I launched into a defense of my vineyard: its age and importance as to how viticulture was once conducted in Tuscany, the quality of the wines that could be obtained from grapes from 75-year old vines, the growing interest around the world in preserving old vines, the prices, even, that old-vine wines could obtain. I offered to send digital photos with GPS coordinates and to have a notarized report prepared—but it was no use. Sig. Bondi would load my photos into the ARTEA database and request the update to the land use, but for the 2021 vintage, I would not be able to make a production declaration.
The amount of wine produced in Italy–in Tuscany and in each of its appellations–is controlled by limiting how many vines can be planted, how many kilos of grapes can be produced on each vine, and how many liters of wine can be made from a kilo of grapes. The assumption is that if volume isn’t controlled, every Tom, Dick and Harry will run outside and plant a vineyard (that has kinda happened anyway), overcrop it (plenty of that going on) and water down the wines (not the worst way wines are doctored in the cellar) to maximize production volumes. Quality will be adversely affected, customers will get ripped off, and Tuscan wine will get a bad reputation. It might be easier to let the market limit volumes—I have faith that wines from badly overcropped vines to which water has been added in a high proportion won’t keep a winery in business very long, but no wine regions agree with me, so I have to live with the rules.
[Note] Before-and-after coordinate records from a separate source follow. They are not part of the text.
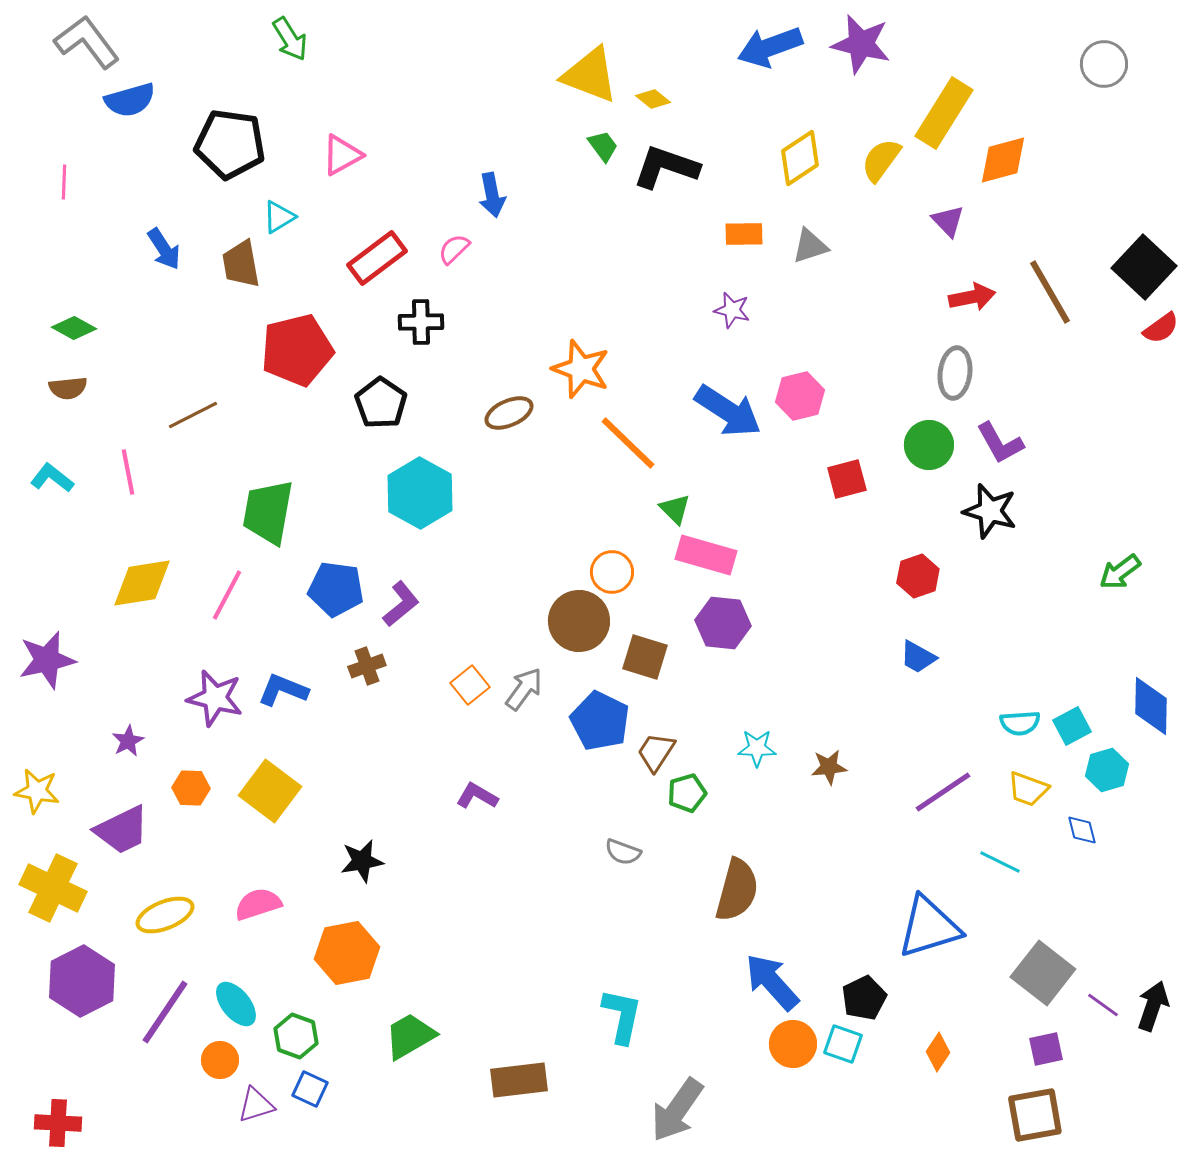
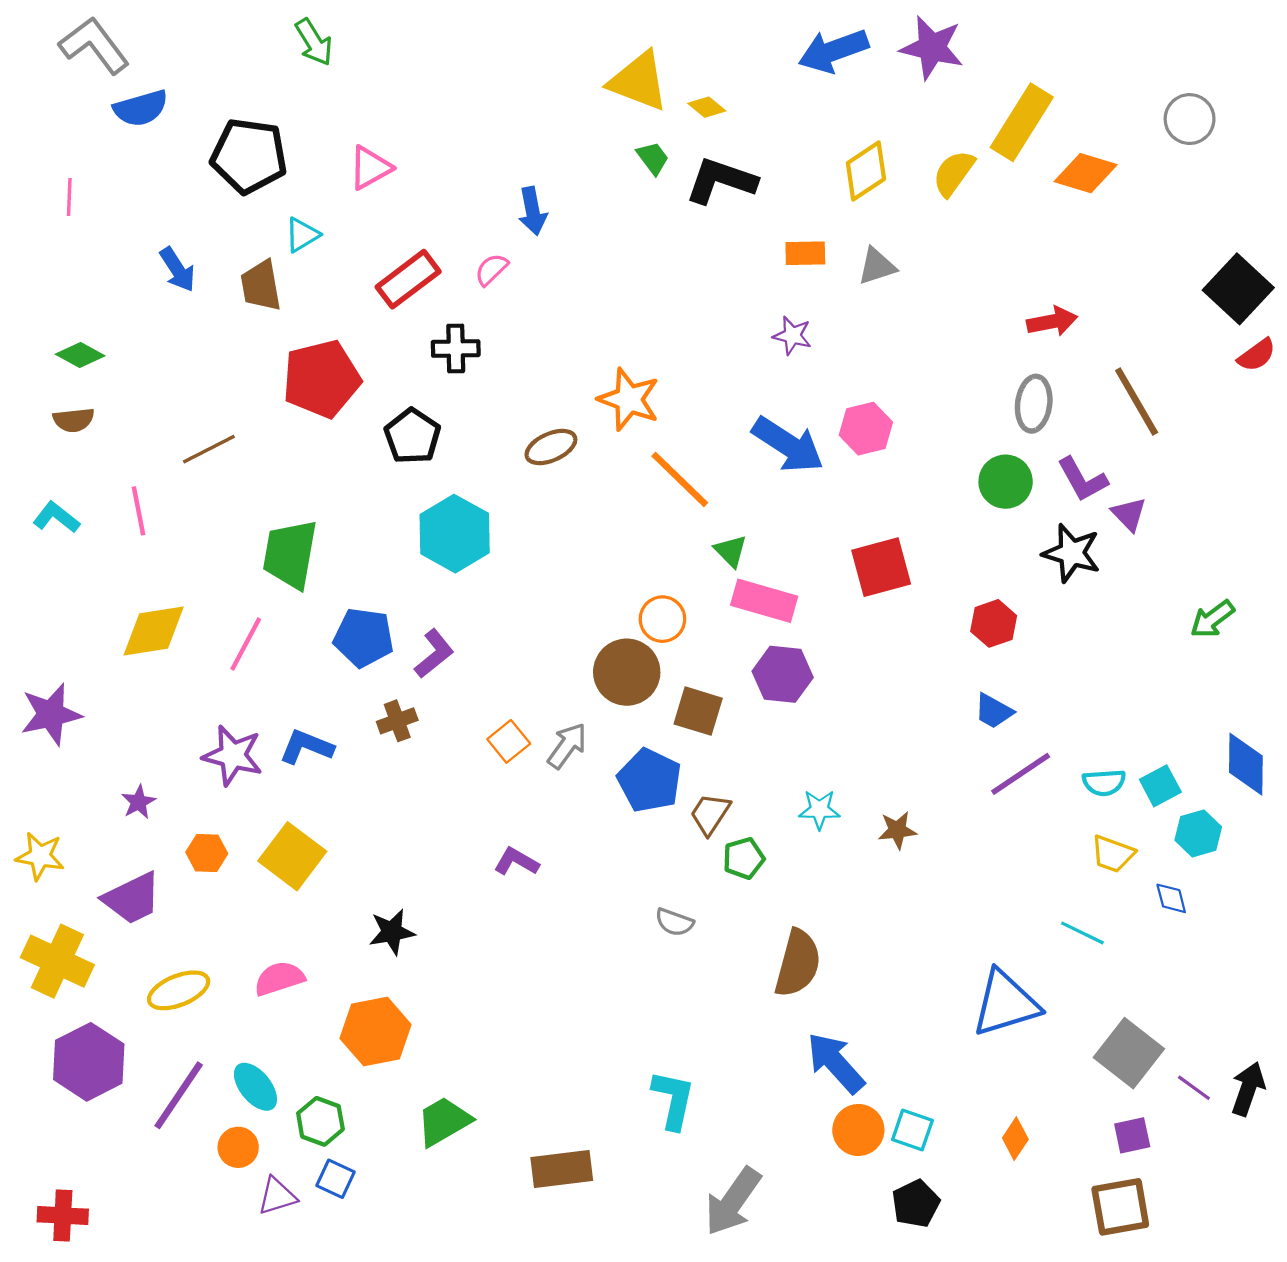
gray circle: (1104, 64) -> (1190, 119), moved
orange diamond: (1003, 160) -> (1086, 173), turned 32
purple triangle: (948, 221) -> (1129, 514), moved
brown line: (1050, 292) -> (1137, 402), moved
red square: (847, 479) -> (881, 567), moved, size x1.4
purple line: (943, 792) -> (1021, 774), moved
black pentagon: (864, 998) -> (916, 1204), moved

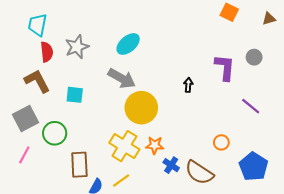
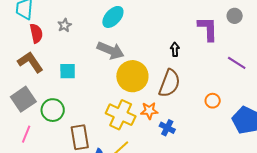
gray star: (77, 47) -> (65, 25), size x0.6
brown semicircle: (199, 173) -> (169, 83), moved, turned -96

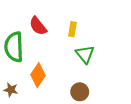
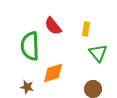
orange diamond: (38, 75) -> (53, 73), turned 40

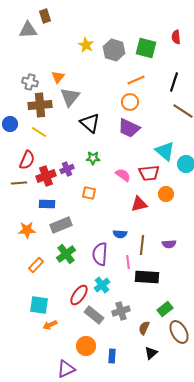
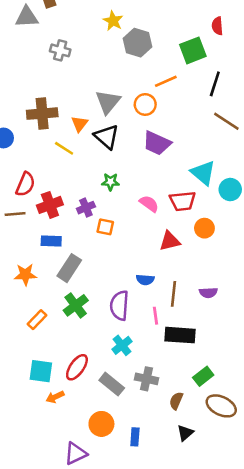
yellow star: (86, 45) -> (113, 21), moved
green square: (146, 48) -> (193, 50), moved, turned -35
orange triangle: (58, 77) -> (80, 124), moved
gray cross: (30, 82) -> (60, 50), moved
gray triangle: (70, 97) -> (108, 102), moved
orange circle: (130, 102) -> (145, 104), moved
yellow line: (39, 132) -> (64, 148), moved
purple cross: (67, 169) -> (86, 208), moved
gray rectangle: (61, 225) -> (69, 268), turned -35
red ellipse: (79, 295) -> (77, 367), moved
gray cross: (121, 311) -> (146, 379), turned 30
brown ellipse: (179, 332) -> (221, 406), turned -35

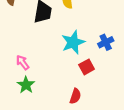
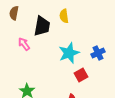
pink arrow: (23, 62) -> (24, 44), moved

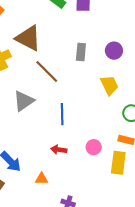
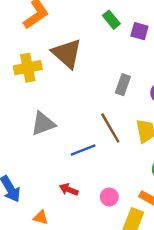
brown line: (47, 71) -> (110, 128), moved
blue line: (62, 114) -> (83, 150), turned 55

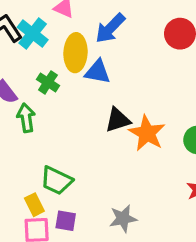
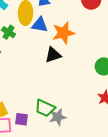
orange star: (147, 133) -> (63, 33), moved, turned 30
green trapezoid: (56, 181) -> (45, 108), moved

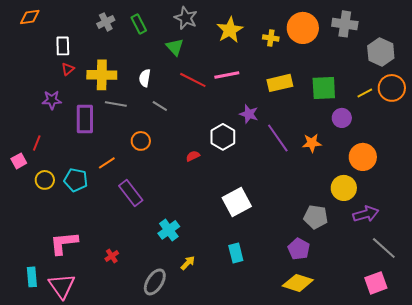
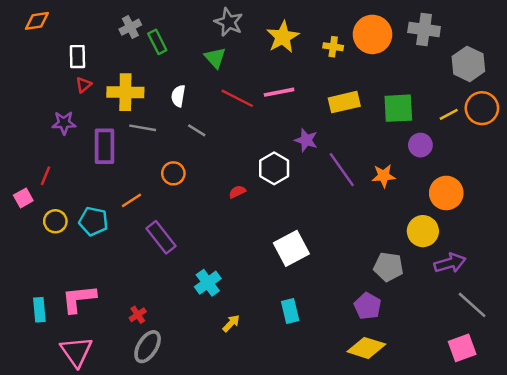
green rectangle: (139, 24) -> (157, 42), moved
cyan rectangle: (32, 277) -> (39, 310), moved
gray ellipse: (155, 282) -> (148, 347), moved

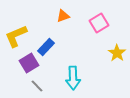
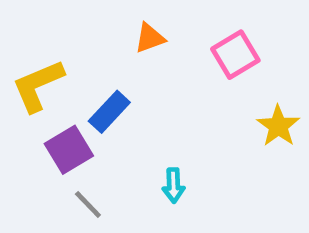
cyan arrow: (73, 78) -> (174, 185), size x0.6

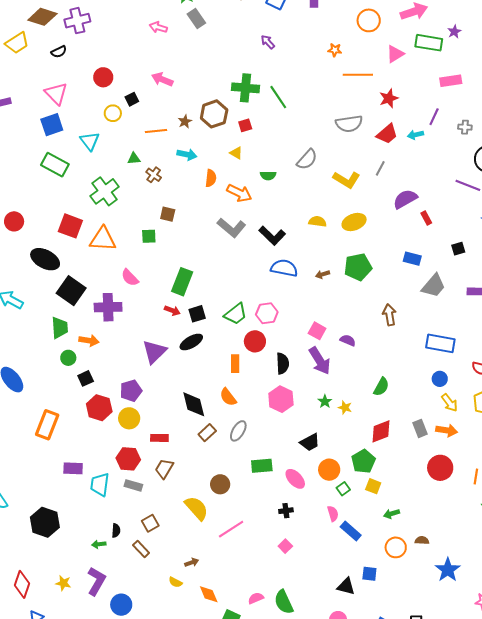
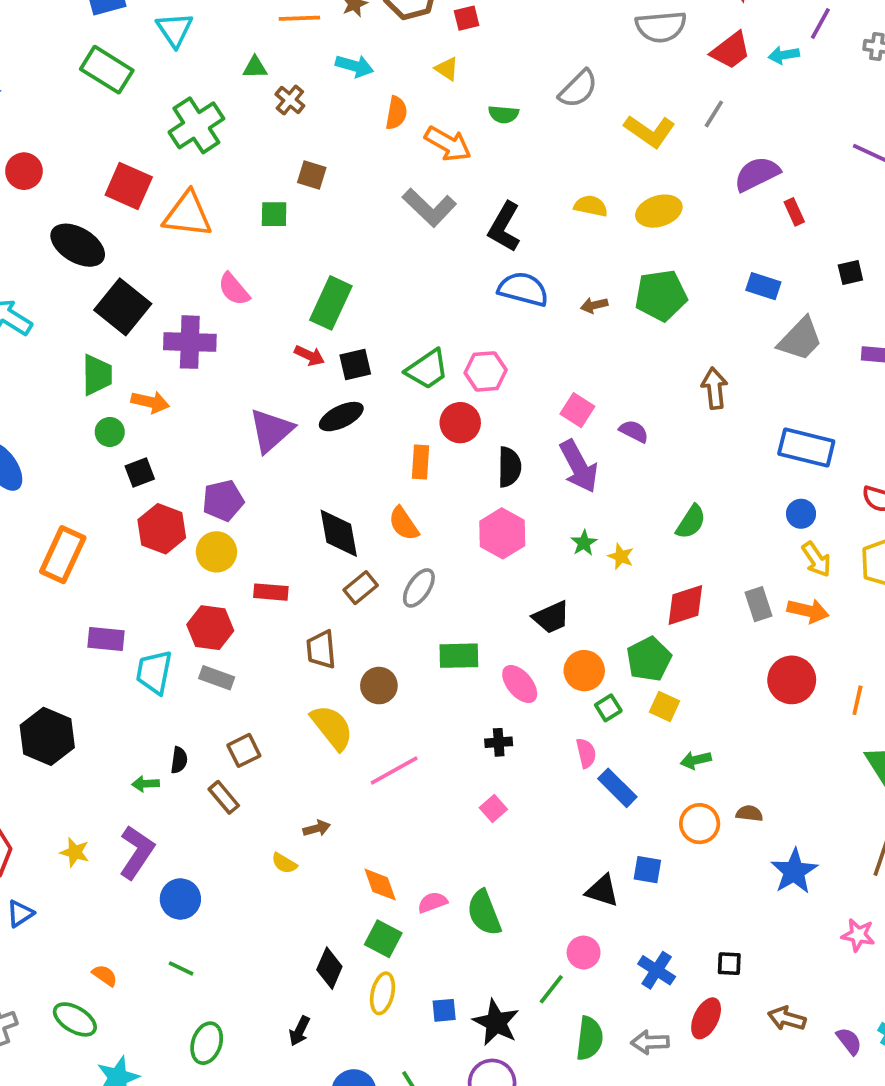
black L-shape: (272, 236) -> (504, 227), turned 72
brown trapezoid: (164, 469) -> (321, 649), moved, turned -40
orange diamond: (209, 594) -> (380, 885), moved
In Italy, I find, time and again, that what counts is the paperwork. As businesses have been forced to comply with new laws for the containment of Covid, for example, I’ve noticed, at the entrance to office buildings, a table with hand sanitizer, an electric thermometer and a registry of visitors, their body temperatures and their phone numbers—except there are never any names on the list. I’ve noticed in cafés a sign requiring the Green Pass for indoor service—except most of the time, no one asks to see it. Even in my winery, there’s a cleaning log posted at the entrance, on which my colleague or I sign off each morning that we have fully disinfected all surfaces in the winery. My workplace safety consultant keeps reminding me to make sure the new wine cellar is compliant — “especially on paper.” It often seems the paperwork is more important than the actual compliance: in the vineyard, the grapes were healthy and the wines are beautiful–but the paperwork is wrong.
Think of it this way: my 2021 wines were born, they just don’t have a birth certificate. I will find a way to legitimise them, no doubt with the help of the farmers’ union–who may be able to issue me the right piece of paper. In the meantime, I’ve never enjoyed drinking wheat with my dinner as much as I do these days.
3 thoughts on “The Wine That Isn’t”
Italian bureaucracy never disappoints! I hope you find your way to legitimacy soon!!
Such a classic story. I can imagine you sharing a glass of your wine not produced by your vineyard with Sig. Bondi.
Love the way you have summed up the crazy bureaucracy winemakers deal with!